The problem.
Scan the records beneath this line for the line holding "终端用户，同时增强对马来西亚、泰国、越南等东南亚国家" and the line holding "TÄHTSAMAD VIDEOD", then transcribe exactly those two and all lines between.

--- Source material ---

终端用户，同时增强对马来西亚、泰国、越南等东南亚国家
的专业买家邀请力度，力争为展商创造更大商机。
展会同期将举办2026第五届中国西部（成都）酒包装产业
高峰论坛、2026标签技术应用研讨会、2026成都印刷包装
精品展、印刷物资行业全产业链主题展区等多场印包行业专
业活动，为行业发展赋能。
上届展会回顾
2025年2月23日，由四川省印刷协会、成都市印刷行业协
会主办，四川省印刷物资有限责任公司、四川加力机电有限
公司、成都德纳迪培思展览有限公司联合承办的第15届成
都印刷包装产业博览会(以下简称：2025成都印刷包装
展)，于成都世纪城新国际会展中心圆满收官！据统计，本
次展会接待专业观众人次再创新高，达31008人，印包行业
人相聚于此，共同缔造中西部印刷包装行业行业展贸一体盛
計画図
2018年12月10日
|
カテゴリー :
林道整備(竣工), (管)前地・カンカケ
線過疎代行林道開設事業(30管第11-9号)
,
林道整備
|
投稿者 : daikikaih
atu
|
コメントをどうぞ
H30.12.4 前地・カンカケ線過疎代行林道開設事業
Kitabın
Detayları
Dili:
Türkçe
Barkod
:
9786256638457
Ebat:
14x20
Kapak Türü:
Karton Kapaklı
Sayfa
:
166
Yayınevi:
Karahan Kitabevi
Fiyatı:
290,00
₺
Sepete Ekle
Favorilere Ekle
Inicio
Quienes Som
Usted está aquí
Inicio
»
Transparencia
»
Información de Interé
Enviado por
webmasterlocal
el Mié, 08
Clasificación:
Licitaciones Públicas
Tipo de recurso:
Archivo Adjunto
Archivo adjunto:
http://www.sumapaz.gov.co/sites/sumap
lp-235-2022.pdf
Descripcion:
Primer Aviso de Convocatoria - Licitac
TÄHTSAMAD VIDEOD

---
--- Source material ---

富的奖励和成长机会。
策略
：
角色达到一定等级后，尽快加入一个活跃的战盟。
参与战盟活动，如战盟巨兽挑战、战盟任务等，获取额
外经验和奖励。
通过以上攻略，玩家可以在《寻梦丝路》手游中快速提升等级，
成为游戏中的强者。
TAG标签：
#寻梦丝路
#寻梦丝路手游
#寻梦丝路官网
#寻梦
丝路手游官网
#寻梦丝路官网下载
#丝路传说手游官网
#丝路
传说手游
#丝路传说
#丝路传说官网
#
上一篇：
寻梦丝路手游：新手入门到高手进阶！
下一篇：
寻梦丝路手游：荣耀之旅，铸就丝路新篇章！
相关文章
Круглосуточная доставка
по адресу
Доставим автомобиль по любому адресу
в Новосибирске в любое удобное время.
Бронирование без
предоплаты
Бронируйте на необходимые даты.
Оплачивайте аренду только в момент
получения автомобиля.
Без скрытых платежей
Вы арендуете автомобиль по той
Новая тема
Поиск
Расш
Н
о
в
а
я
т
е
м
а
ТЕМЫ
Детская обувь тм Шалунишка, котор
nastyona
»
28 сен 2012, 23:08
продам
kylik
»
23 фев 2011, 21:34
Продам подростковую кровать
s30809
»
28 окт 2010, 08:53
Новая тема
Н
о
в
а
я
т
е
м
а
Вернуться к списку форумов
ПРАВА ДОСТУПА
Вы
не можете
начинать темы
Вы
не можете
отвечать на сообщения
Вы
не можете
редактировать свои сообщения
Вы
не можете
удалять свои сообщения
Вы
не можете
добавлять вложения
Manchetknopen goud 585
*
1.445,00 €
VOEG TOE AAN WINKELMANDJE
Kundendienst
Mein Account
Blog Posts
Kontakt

---
--- Source material ---

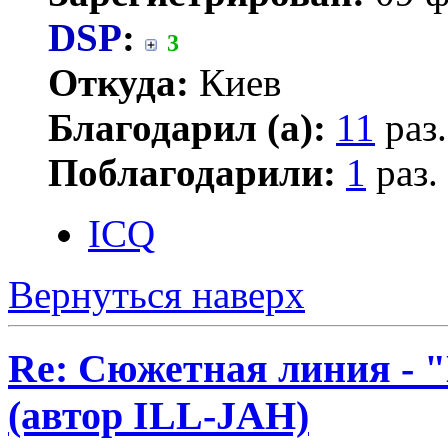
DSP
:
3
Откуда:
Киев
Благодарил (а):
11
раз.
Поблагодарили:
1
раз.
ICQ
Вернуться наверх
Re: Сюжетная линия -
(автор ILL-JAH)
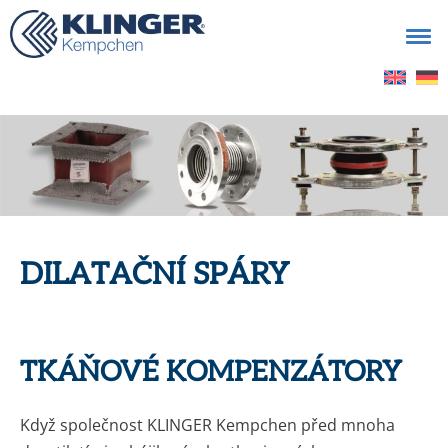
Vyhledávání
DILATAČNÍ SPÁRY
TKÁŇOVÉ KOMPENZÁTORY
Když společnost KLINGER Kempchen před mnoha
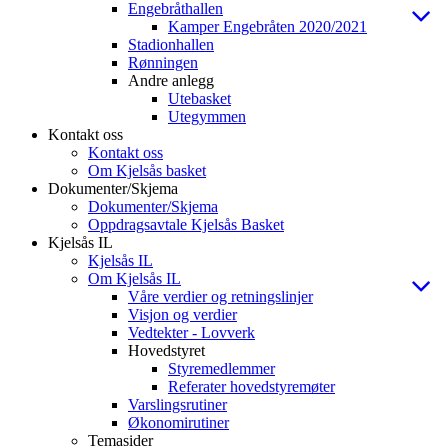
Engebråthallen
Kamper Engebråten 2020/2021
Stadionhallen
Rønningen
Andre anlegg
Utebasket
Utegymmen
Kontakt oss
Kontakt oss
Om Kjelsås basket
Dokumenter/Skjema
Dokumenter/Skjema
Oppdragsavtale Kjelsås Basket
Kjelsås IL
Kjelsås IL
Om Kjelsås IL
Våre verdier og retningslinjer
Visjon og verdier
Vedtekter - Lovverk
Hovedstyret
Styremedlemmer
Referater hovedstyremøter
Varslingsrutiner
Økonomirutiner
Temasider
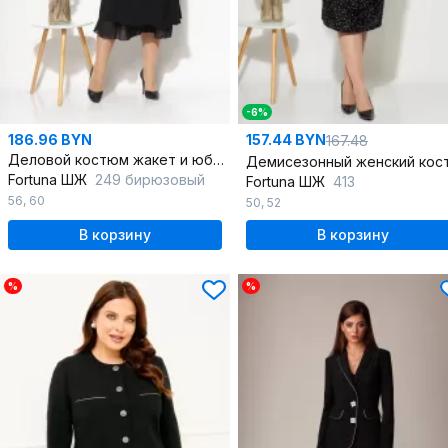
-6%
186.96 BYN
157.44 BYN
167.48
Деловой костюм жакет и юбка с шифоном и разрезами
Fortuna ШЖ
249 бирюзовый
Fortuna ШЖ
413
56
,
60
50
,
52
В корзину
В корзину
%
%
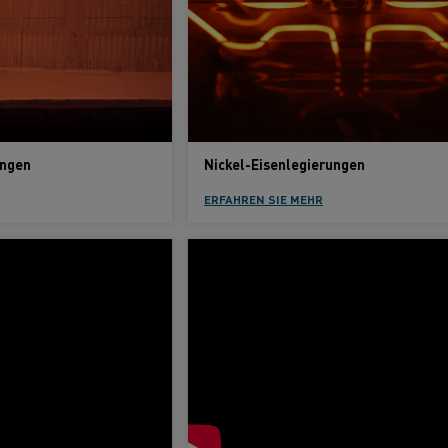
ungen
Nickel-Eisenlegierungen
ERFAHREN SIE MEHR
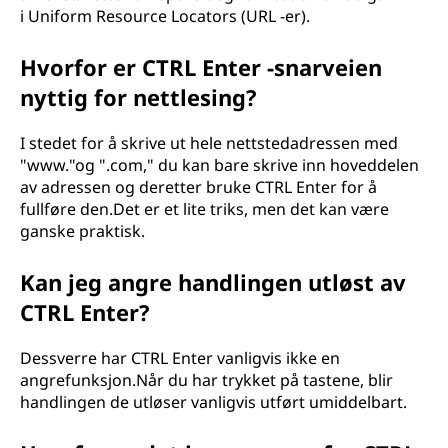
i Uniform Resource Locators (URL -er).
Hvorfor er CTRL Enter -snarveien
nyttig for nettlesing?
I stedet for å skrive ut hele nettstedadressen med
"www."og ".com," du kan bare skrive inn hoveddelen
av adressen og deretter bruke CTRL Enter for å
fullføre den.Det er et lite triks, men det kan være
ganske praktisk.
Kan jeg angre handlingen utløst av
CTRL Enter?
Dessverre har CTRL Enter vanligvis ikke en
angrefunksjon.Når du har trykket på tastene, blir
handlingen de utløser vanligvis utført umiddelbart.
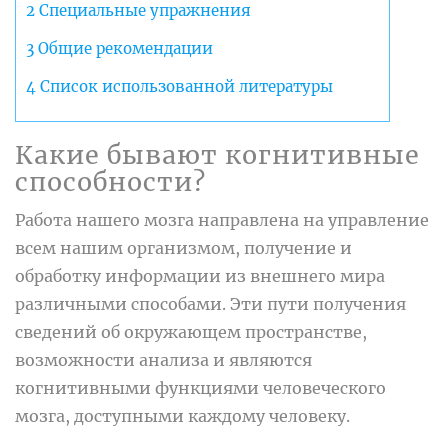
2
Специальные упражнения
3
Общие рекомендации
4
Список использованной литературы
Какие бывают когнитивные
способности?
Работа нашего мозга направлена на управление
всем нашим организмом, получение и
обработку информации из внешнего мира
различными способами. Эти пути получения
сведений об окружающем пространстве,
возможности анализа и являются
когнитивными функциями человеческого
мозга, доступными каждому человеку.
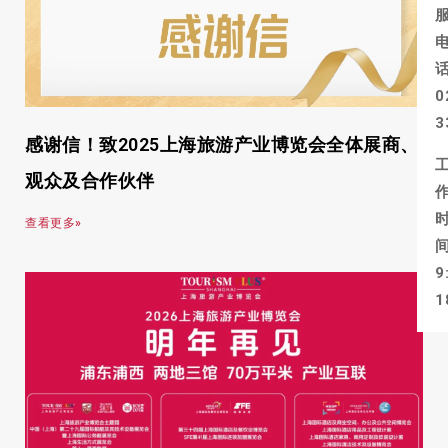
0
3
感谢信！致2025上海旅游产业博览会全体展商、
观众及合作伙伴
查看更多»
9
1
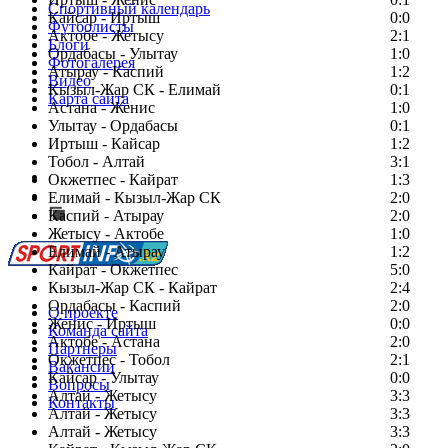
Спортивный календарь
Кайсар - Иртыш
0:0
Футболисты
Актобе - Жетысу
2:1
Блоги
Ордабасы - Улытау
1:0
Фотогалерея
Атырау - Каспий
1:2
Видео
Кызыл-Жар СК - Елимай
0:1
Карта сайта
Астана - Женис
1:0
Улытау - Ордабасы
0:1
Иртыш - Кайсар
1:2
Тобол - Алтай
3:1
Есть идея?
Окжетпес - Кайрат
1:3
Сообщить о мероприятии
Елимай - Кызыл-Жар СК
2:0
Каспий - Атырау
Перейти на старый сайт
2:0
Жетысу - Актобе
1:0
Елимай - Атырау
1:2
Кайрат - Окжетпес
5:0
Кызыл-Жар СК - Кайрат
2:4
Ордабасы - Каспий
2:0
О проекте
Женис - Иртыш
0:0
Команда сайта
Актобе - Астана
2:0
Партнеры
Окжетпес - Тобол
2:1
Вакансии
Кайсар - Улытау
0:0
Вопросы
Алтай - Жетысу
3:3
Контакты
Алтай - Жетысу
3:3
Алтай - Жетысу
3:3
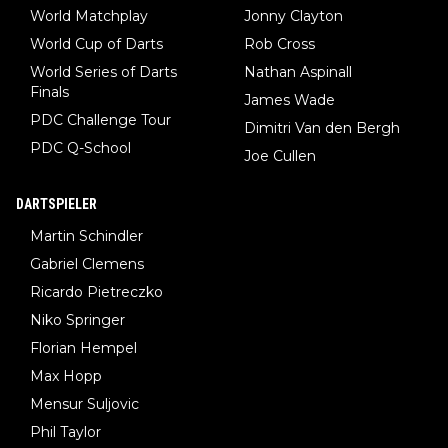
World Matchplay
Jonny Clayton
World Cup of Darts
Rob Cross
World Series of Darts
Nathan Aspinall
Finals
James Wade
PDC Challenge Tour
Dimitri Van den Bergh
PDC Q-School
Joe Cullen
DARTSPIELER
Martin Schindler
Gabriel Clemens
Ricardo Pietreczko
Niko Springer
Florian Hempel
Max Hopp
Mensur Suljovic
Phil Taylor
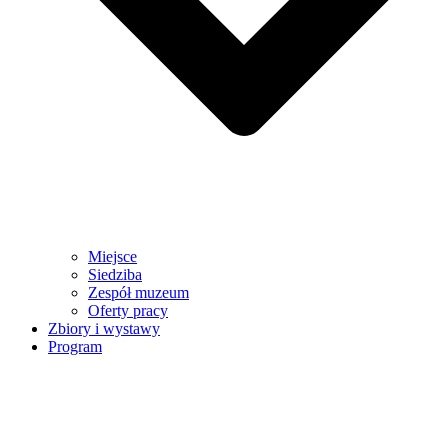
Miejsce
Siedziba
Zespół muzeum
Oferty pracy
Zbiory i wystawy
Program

---

Task output.
终端用户，同时增强对马来西亚、泰国、越南等东南亚国家
的专业买家邀请力度，力争为展商创造更大商机。
展会同期将举办2026第五届中国西部（成都）酒包装产业
高峰论坛、2026标签技术应用研讨会、2026成都印刷包装
精品展、印刷物资行业全产业链主题展区等多场印包行业专
业活动，为行业发展赋能。
上届展会回顾
2025年2月23日，由四川省印刷协会、成都市印刷行业协
会主办，四川省印刷物资有限责任公司、四川加力机电有限
公司、成都德纳迪培思展览有限公司联合承办的第15届成
都印刷包装产业博览会(以下简称：2025成都印刷包装
展)，于成都世纪城新国际会展中心圆满收官！据统计，本
次展会接待专业观众人次再创新高，达31008人，印包行业
人相聚于此，共同缔造中西部印刷包装行业行业展贸一体盛
計画図
2018年12月10日
|
カテゴリー :
林道整備(竣工), (管)前地・カンカケ
線過疎代行林道開設事業(30管第11-9号)
,
林道整備
|
投稿者 : daikikaih
atu
|
コメントをどうぞ
H30.12.4 前地・カンカケ線過疎代行林道開設事業
Kitabın
Detayları
Dili:
Türkçe
Barkod
:
9786256638457
Ebat:
14x20
Kapak Türü:
Karton Kapaklı
Sayfa
:
166
Yayınevi:
Karahan Kitabevi
Fiyatı:
290,00
₺
Sepete Ekle
Favorilere Ekle
Inicio
Quienes Som
Usted está aquí
Inicio
»
Transparencia
»
Información de Interé
Enviado por
webmasterlocal
el Mié, 08
Clasificación:
Licitaciones Públicas
Tipo de recurso:
Archivo Adjunto
Archivo adjunto:
http://www.sumapaz.gov.co/sites/sumap
lp-235-2022.pdf
Descripcion:
Primer Aviso de Convocatoria - Licitac
TÄHTSAMAD VIDEOD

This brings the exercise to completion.